Write $(12)(13)(14)$ in the form $\alpha(12)$. Where $\alpha$ is in $A_4$. The solution to this problem says solving $(12)(13)(14) = \alpha(12)$ for $\alpha$ we have $\alpha = (12)(13)(14)(12)$.
How come I can't solve it like this: $(12)(13)(14)(21) = \alpha(12)(21) = \alpha$
Write $(1234)(12)(23)$, in the form $\alpha(1234)$. Where $\alpha$ is in $A_4$. The answer is:Solving $(1234)(12)(23) = \alpha(1234)$ for $\alpha$ we have $\alpha = (234)$.
Why can't I solve it like this $(1234)(12)(23)(4321) = \alpha(1234)(4321)$, so $(1234)(12)(23)(4321) = \alpha$
You can do that, your solution works perfectly, though you might want to evaluate them further.
Note also that a transposition is self inverse, i.e. $(21)=(12)^{-1}=(12)$.

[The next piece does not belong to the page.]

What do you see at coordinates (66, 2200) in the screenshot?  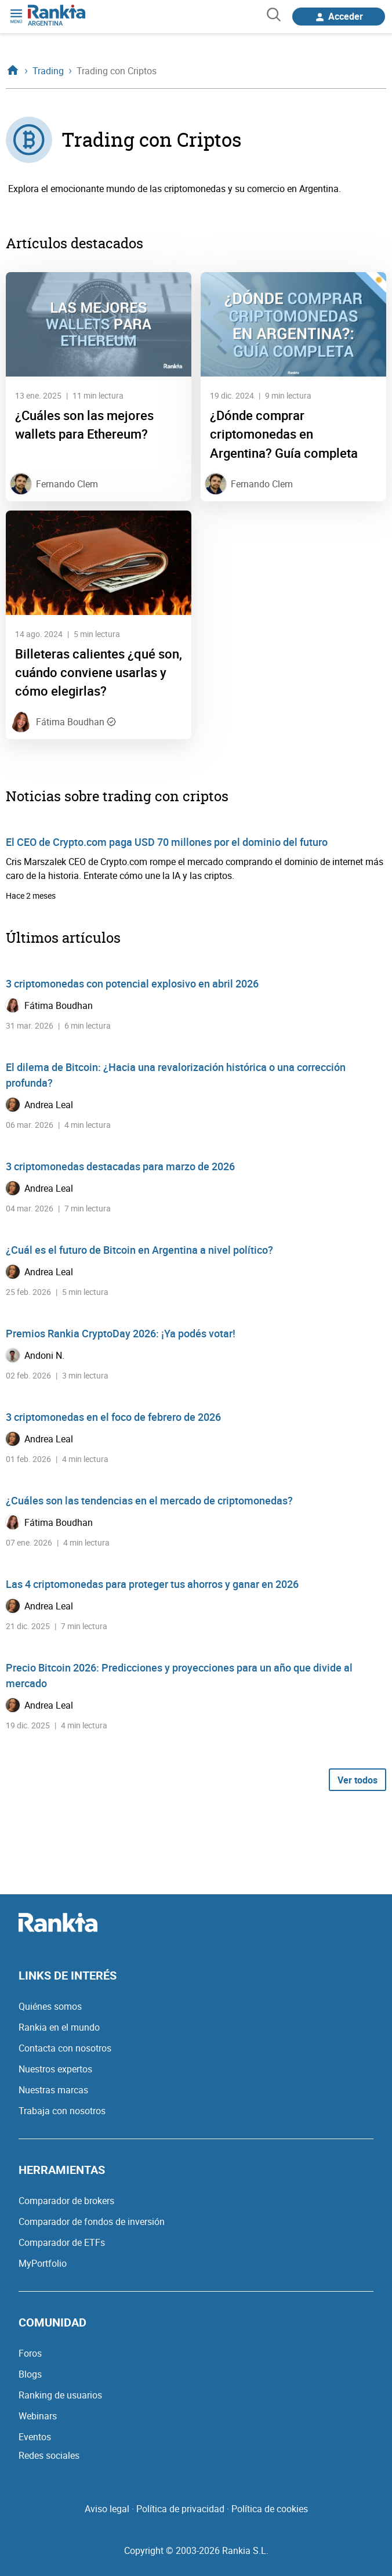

Calculating $(1234)(12)(23)(4321)$, i.e. applying from right to left: $$1\mapsto4\mapsto1 \\ 2\mapsto1\mapsto2\mapsto3\\ 3\mapsto2\mapsto3\mapsto4\\ 4\mapsto3\mapsto2\mapsto1\mapsto2$$ it will indeed give the cycle $(234)=(342)=(423)$ as the result.